Repeat the lines from the line with "Press Release, Sapulangit" to the line with "Анализ пассажиропотока" in the listing below, keeping both end lines and adding nothing.

((

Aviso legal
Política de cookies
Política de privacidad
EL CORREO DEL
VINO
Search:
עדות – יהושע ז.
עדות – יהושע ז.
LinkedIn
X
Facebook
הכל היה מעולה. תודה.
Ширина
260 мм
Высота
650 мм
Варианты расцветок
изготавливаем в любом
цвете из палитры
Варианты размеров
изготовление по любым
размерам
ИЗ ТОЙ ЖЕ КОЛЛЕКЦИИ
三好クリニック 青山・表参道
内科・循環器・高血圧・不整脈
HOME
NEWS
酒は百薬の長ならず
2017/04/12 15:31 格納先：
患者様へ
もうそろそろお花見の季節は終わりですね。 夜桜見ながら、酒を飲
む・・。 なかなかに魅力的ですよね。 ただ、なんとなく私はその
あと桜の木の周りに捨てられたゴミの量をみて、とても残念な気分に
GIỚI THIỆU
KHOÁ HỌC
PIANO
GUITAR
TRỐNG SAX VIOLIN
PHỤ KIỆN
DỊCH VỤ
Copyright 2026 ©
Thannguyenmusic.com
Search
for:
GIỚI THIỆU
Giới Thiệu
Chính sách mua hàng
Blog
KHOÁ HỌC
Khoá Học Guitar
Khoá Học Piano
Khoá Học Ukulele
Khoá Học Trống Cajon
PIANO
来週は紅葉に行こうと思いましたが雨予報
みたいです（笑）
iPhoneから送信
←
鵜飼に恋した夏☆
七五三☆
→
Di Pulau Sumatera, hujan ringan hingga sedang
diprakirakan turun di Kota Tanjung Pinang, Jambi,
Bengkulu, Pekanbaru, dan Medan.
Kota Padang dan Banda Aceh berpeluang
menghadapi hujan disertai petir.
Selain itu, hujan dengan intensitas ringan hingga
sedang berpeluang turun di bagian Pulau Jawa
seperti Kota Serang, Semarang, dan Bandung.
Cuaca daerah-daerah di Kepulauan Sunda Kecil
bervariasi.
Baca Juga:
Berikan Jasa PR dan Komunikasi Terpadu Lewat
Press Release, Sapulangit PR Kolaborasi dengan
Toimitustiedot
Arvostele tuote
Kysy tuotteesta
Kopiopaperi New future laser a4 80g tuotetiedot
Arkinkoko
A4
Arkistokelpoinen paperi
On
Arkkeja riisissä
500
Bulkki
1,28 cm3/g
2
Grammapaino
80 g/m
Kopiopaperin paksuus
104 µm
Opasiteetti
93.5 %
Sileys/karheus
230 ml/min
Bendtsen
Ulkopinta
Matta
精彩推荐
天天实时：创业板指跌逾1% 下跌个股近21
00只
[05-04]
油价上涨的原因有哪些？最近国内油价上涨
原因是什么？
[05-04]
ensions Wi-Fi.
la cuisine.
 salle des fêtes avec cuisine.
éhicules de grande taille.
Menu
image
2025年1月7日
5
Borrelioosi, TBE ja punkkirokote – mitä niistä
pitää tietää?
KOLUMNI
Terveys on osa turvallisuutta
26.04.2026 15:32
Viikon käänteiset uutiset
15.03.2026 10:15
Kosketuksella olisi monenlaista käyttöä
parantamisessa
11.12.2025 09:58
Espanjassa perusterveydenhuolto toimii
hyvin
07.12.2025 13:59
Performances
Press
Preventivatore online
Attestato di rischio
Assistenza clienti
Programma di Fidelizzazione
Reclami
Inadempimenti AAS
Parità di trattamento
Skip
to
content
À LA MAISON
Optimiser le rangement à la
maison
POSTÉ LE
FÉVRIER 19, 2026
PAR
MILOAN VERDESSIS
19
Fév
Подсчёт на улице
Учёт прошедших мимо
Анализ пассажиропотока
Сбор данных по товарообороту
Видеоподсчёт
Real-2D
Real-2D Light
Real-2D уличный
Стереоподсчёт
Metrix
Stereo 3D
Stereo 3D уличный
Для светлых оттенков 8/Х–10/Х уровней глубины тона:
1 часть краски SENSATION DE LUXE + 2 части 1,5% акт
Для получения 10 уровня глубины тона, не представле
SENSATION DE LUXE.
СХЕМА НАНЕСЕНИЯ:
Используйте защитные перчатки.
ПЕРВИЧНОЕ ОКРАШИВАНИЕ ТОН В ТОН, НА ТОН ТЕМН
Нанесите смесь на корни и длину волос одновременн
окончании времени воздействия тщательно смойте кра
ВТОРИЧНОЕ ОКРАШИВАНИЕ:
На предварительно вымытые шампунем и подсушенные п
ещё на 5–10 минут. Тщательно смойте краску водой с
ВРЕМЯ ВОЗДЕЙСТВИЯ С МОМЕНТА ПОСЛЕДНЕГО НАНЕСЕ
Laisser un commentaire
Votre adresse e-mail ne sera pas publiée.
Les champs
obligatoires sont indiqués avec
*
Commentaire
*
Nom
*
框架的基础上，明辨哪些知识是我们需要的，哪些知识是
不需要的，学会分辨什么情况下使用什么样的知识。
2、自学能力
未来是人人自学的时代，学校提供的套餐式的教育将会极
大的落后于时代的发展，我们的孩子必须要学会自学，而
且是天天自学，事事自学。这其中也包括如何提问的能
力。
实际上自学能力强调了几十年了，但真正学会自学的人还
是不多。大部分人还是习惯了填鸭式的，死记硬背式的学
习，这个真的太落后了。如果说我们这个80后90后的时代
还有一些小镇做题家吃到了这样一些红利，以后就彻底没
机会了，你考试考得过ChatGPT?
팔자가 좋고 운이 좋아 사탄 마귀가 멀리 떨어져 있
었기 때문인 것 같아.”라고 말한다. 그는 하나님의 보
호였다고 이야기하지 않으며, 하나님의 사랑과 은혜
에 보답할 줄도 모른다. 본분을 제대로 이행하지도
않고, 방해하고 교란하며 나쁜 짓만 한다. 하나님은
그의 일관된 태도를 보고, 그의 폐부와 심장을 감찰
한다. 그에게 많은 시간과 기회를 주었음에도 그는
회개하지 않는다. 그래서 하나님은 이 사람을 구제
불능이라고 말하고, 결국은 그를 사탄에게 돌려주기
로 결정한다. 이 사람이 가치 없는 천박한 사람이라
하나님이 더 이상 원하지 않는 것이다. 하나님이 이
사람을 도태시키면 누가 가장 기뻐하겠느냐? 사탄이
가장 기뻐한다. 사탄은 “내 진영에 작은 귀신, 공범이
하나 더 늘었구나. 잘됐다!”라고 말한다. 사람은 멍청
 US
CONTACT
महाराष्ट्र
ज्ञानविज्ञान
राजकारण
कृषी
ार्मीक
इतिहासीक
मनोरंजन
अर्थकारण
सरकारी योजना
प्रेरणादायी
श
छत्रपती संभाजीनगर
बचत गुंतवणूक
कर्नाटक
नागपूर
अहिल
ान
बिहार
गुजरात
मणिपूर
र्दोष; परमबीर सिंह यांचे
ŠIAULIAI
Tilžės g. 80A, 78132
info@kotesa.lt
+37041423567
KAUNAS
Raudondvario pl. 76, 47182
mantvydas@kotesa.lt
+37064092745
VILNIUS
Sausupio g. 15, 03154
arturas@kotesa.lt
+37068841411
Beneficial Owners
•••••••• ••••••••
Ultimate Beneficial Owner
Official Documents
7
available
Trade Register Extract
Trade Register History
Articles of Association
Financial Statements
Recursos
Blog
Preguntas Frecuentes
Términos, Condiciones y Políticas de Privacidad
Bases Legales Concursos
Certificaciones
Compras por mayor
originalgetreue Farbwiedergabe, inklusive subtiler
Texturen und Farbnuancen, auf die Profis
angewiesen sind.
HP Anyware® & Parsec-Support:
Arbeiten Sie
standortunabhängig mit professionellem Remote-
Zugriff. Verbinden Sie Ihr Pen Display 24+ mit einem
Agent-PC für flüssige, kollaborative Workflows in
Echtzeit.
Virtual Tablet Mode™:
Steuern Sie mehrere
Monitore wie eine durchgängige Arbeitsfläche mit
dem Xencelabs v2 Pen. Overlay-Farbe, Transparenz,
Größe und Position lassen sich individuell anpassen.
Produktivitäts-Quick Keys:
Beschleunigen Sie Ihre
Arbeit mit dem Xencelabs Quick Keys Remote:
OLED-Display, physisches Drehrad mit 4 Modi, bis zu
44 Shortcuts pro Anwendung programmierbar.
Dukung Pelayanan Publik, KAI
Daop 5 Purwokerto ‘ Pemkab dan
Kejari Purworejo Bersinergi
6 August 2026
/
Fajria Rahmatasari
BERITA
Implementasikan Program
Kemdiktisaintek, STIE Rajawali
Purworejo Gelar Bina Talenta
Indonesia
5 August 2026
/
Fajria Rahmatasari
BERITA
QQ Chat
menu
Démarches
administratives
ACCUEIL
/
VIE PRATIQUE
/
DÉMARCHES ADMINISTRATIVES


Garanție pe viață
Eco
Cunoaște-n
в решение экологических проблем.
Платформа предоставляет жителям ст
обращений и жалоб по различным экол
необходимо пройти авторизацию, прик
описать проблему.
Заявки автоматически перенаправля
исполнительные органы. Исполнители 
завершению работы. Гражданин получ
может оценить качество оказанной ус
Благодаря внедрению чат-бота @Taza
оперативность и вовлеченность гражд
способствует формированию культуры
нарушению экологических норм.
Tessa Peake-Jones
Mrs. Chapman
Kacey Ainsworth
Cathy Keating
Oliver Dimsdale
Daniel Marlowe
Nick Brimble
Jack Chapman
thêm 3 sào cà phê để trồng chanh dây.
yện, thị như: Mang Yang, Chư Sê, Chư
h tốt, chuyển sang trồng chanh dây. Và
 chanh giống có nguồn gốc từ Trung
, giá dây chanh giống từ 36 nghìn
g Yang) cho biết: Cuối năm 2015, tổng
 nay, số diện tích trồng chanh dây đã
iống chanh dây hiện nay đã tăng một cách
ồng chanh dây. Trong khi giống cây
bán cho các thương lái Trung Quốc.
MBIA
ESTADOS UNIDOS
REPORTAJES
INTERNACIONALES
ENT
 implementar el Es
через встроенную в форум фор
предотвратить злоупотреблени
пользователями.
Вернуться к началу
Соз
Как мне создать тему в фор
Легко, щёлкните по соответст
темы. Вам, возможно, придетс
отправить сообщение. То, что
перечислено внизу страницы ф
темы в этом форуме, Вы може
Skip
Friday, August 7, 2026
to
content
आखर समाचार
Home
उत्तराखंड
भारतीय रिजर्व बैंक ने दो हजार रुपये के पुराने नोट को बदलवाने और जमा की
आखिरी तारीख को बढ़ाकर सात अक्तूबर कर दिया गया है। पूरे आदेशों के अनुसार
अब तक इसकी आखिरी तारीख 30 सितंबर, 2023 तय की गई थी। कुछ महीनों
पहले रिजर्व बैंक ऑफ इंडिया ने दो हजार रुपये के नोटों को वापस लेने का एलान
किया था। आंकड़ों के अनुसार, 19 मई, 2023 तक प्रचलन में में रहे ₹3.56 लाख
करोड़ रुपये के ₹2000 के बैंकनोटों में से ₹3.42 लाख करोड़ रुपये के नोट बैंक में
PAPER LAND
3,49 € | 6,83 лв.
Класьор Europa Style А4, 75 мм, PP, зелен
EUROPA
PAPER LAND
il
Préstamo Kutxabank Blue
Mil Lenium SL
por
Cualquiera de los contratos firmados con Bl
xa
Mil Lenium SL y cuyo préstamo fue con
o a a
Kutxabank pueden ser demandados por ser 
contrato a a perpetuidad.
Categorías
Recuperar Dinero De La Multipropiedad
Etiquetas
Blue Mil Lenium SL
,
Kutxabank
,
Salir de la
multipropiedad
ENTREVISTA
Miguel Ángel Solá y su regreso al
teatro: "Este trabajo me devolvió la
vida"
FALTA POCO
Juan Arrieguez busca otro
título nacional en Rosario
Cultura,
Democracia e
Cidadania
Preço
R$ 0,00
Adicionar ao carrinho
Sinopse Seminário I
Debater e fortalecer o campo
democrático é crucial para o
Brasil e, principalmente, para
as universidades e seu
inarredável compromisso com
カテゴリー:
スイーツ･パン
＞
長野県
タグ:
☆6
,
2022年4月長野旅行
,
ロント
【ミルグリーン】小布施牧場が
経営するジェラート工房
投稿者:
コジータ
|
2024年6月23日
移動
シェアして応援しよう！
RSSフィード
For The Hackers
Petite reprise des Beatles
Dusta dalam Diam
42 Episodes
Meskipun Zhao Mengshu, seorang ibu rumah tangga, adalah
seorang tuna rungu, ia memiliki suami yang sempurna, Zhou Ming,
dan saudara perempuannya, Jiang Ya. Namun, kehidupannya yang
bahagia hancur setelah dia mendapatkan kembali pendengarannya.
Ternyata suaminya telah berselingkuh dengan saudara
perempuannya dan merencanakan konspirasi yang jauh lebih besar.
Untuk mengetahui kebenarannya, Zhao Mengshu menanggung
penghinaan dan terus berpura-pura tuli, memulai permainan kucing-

))

Answer to this exercise:
Press Release, Sapulangit PR Kolaborasi dengan
Toimitustiedot
Arvostele tuote
Kysy tuotteesta
Kopiopaperi New future laser a4 80g tuotetiedot
Arkinkoko
A4
Arkistokelpoinen paperi
On
Arkkeja riisissä
500
Bulkki
1,28 cm3/g
2
Grammapaino
80 g/m
Kopiopaperin paksuus
104 µm
Opasiteetti
93.5 %
Sileys/karheus
230 ml/min
Bendtsen
Ulkopinta
Matta
精彩推荐
天天实时：创业板指跌逾1% 下跌个股近21
00只
[05-04]
油价上涨的原因有哪些？最近国内油价上涨
原因是什么？
[05-04]
ensions Wi-Fi.
la cuisine.
 salle des fêtes avec cuisine.
éhicules de grande taille.
Menu
image
2025年1月7日
5
Borrelioosi, TBE ja punkkirokote – mitä niistä
pitää tietää?
KOLUMNI
Terveys on osa turvallisuutta
26.04.2026 15:32
Viikon käänteiset uutiset
15.03.2026 10:15
Kosketuksella olisi monenlaista käyttöä
parantamisessa
11.12.2025 09:58
Espanjassa perusterveydenhuolto toimii
hyvin
07.12.2025 13:59
Performances
Press
Preventivatore online
Attestato di rischio
Assistenza clienti
Programma di Fidelizzazione
Reclami
Inadempimenti AAS
Parità di trattamento
Skip
to
content
À LA MAISON
Optimiser le rangement à la
maison
POSTÉ LE
FÉVRIER 19, 2026
PAR
MILOAN VERDESSIS
19
Fév
Подсчёт на улице
Учёт прошедших мимо
Анализ пассажиропотока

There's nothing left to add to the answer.